Autor Robert Rybicki
Robert Rybicki

Rajd przygotowało Toruńskie Stowarzyszenie Kierowców Niepełnosprawnych, przy pomocy sponsorów: Telekomunikacji Polskiej SA, Winterthur i Lucent Technologies Poland. Zmagania były nie tak wymagające jak na trasach wyścigowych, a to choćby dlatego, że kierowcy startowali swoimi prywatnymi autami.

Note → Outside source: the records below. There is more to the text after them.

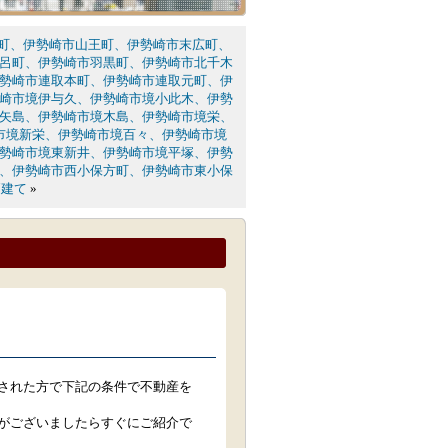
町、伊勢崎市山王町、伊勢崎市末広町、
呂町、伊勢崎市羽黒町、伊勢崎市北千木
勢崎市連取本町、伊勢崎市連取元町、伊
崎市境伊与久、伊勢崎市境小此木、伊勢
矢島、伊勢崎市境木島、伊勢崎市境栄、
市境新栄、伊勢崎市境百々、伊勢崎市境
勢崎市境東新井、伊勢崎市境平塚、伊勢
、伊勢崎市西小保方町、伊勢崎市東小保
戸建て
»
された方で下記の条件で不動産を
がございましたらすぐにご紹介で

Chętnych jednak nie brakowało. Emocji także.Przejazd po drogach odbywał się w myśl zasady przestrzegania przepisów ruchu. Za wszystkie wykroczenia sypały się kary. Trzeba było jednak zmieścić się w wyznaczonym czasie. Decydowała znajomość mapy i umiejętność dostosowania się do ruchu. Odcinki specjalne polegały na próbach zręcznościowych. Był slalom, próby zwrotności, zrywu i hamowania. Zmagania toczyły się w czterech klasach pojemnościowych: do 903 ccm, 904-1400 ccm, 1401-1600 ccm i powyżej 1600 ccm. Osobną klasyfikacją objęto startujące panie, dla których ufundowano specjalny puchar TP SA. Niepełnosprawni walczyli z zacięciem godnym zawodowców. Ci, którzy gubili drogę, dojeżdżali na skróty, by na linii mety zameldować się w wyznaczonym czasie. Po dwudniowej walce zwyciężyli: w klasie 1 Andrzej Zaworski z Jeleniej Góry, w klasie 2 Zdzisław Stefanowski z Warszawy, w klasie 3 Janusz Krajewski z Suwałk, a w klasie 4 Roman Tałajko z Łodzi. Puchar TP SA dla pań zdobyła Jolanta Białogońska z Warszawy. Nagrodę fair play przyznano Włodzimierzowi Końko, który pomagał swym Maluchem wyciągać z błota Daewoo Nubirę. Specjalny puchar dla największego pechowca wręczono Jackowi Borysewiczowi, który w ciągu godziny utknął w błocie, złapał dwie gumy, a jego auto spadło z lewarka. Wszyscy uczestnicy na mecie wyrazili nadzieję, że za rok znów będą mogli wystartować w rajdzie i walczyć o tytuły.